ReasonLens is built on established open-source safety research:

* PETRI from Anthropic (interaction testing framework)
* Inspect AI from UK Government BEIS
* Detoxify (Apache 2.0 license) for toxicity analysis
* CrowS-Pairs and TruthfulQA benchmarks from HuggingFace

The platform infrastructure uses React 18 with TypeScript for the frontend, Supabase for backend services (database, authentication, edge functions), Modal for serverless compute, and integrations with OpenAI, Anthropic, and Google AI models.

***

### Minimum Qualitative Release Standard

Before publishing the Education AI Safety Toolkit openly, AIFGE will complete an initial set of qualitative uplift workstreams to ensure the methodology is education-relevant, fair, and suitable for broad reuse.
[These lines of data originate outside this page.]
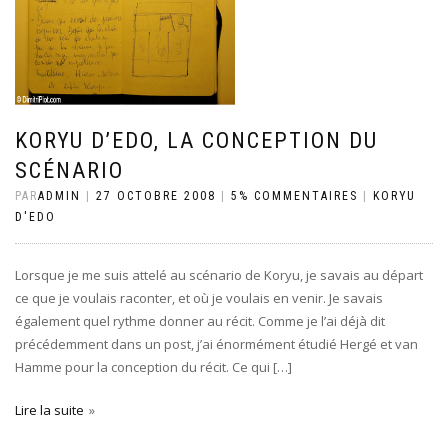
KORYU D’EDO, LA CONCEPTION DU
SCÉNARIO
PAR
ADMIN
|
27 OCTOBRE 2008
|
5% COMMENTAIRES
|
KORYU
D'EDO
Lorsque je me suis attelé au scénario de Koryu, je savais au départ
ce que je voulais raconter, et où je voulais en venir. Je savais
également quel rythme donner au récit. Comme je l’ai déjà dit
précédemment dans un post, j’ai énormément étudié Hergé et van
Hamme pour la conception du récit. Ce qui […]
Lire la suite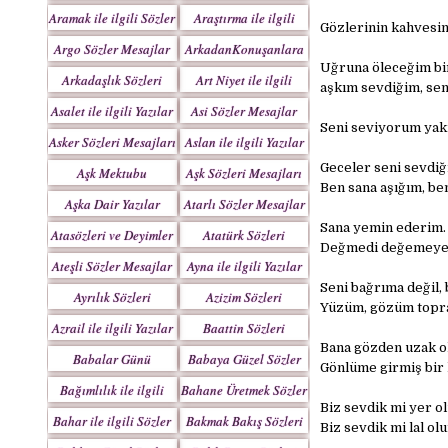
Yazılar
Aramak ile ilgili Sözler
Araştırma ile ilgili
Gözlerinin kahvesin
Sözler
Argo Sözler Mesajlar
ArkadanKonuşanlara
Uğruna öleceğim bir
Sözler
Arkadaşlık Sözleri
Art Niyet ile ilgili
aşkım sevdiğim, sen
Mesajları
Yazılar
Asalet ile ilgili Yazılar
Asi Sözler Mesajlar
Seni seviyorum yakı
Asker Sözleri Mesajları
Aslan ile ilgili Yazılar
Geceler seni sevdiğ
Aşk Mektubu
Aşk Sözleri Mesajları
Ben sana aşığım, be
Mektupları
Aşka Dair Yazılar
Atarlı Sözler Mesajlar
Sana yemin ederim.
Atasözleri ve Deyimler
Atatürk Sözleri
Değmedi değemeyece
Mesajları
Ateşli Sözler Mesajlar
Ayna ile ilgili Yazılar
Seni bağrıma değil, 
Ayrılık Sözleri
Azizim Sözleri
Yüzüm, gözüm topra
Mesajları
Mesajları
Azrail ile ilgili Yazılar
Baattin Sözleri
Mesajları
Bana gözden uzak ol
Babalar Günü
Babaya Güzel Sözler
Gönlüme girmiş bir 
Bağımlılık ile ilgili
Bahane Üretmek Sözler
Biz sevdik mi yer ol
Yazılar
Bahar ile ilgili Sözler
Bakmak Bakış Sözleri
Biz sevdik mi lal ol
Yazılar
The trustees propose completing the following three workstreams for the first release.

#### Workstream 1: Education-Sector Risk Taxonomy and Definitions

**Goal:** Establish a clear, education-specific risk taxonomy and consistent definitions so that scoring and interpretation are repeatable and meaningful.

**Deliverables:**

* AIFGE Education AI Risk Taxonomy (1-2 pages)
* Glossary and definitions, including what constitutes pass/fail or concern levels
* Examples of acceptable vs unacceptable outcomes for key dimensions

**Acceptance Criteria:**

* Definitions are understandable by non-technical education leaders
* Dimensions map clearly to common education governance concerns (safeguarding, privacy, fairness, integrity, reliability)

#### Workstream 2: Scenario Pack Quality Assurance

**Goal:** Ensure scenario packs are realistic, diverse, and do not introduce bias or inappropriate content in the test design itself.

**Deliverables:**

* Scenario QA checklist (coverage, realism, safeguarding boundaries, bias hygiene)
* A reviewed set of scenario packs with version notes and rationale for changes
* A process for proposing, reviewing, and approving future scenarios

**Acceptance Criteria:**

* Coverage across age ranges and key education contexts (school/FE/HE, SEND, EAL, safeguarding)
* Prompts are proportionate and avoid unnecessary explicit content while still testing real risks
* Each scenario pack includes purpose, intended risks tested, and any limitations

#### Workstream 3: Fairness and Inclusion Review (EDI Lens)

**Goal:** Ensure the Toolkit aligns with AIFGE's EDI commitments and supports detection of unfair or discriminatory outputs in education contexts.

**Deliverables:**

* Fairness and inclusion review checklist (education-specific)
* Bias-focused scenario additions or revisions, including intersectional considerations
* Guidance on interpreting bias signals and avoiding over-generalisation

**Acceptance Criteria:**

* Review explicitly considers protected characteristics and common education bias risks
* Toolkit guidance avoids stereotyping and supports culturally sensitive assessment

***

### Proposed Open Source Strategy

Following completion of the three workstreams, AIFGE recommends releasing an "Education AI Safety Toolkit" containing:

* Scenario pack definitions (JSON/YAML)
* The 37-dimension scoring rubric with education-focused interpretations
* Plain-language translation mappings
* Documentation on running PETRI with education scenarios
* Guidance on interpreting results

This approach:

* Positions AIFGE as a thought leader in education AI safety
* Encourages community contributions of new scenarios
* Creates an ecosystem where ReasonLens remains the premium, easy-to-use option
* Aligns with AIFGE's mission of making safety tools accessible globally

The complete React UI, user management, billing infrastructure, and custom integrations (such as Napkin AI) would remain proprietary as competitive differentiators.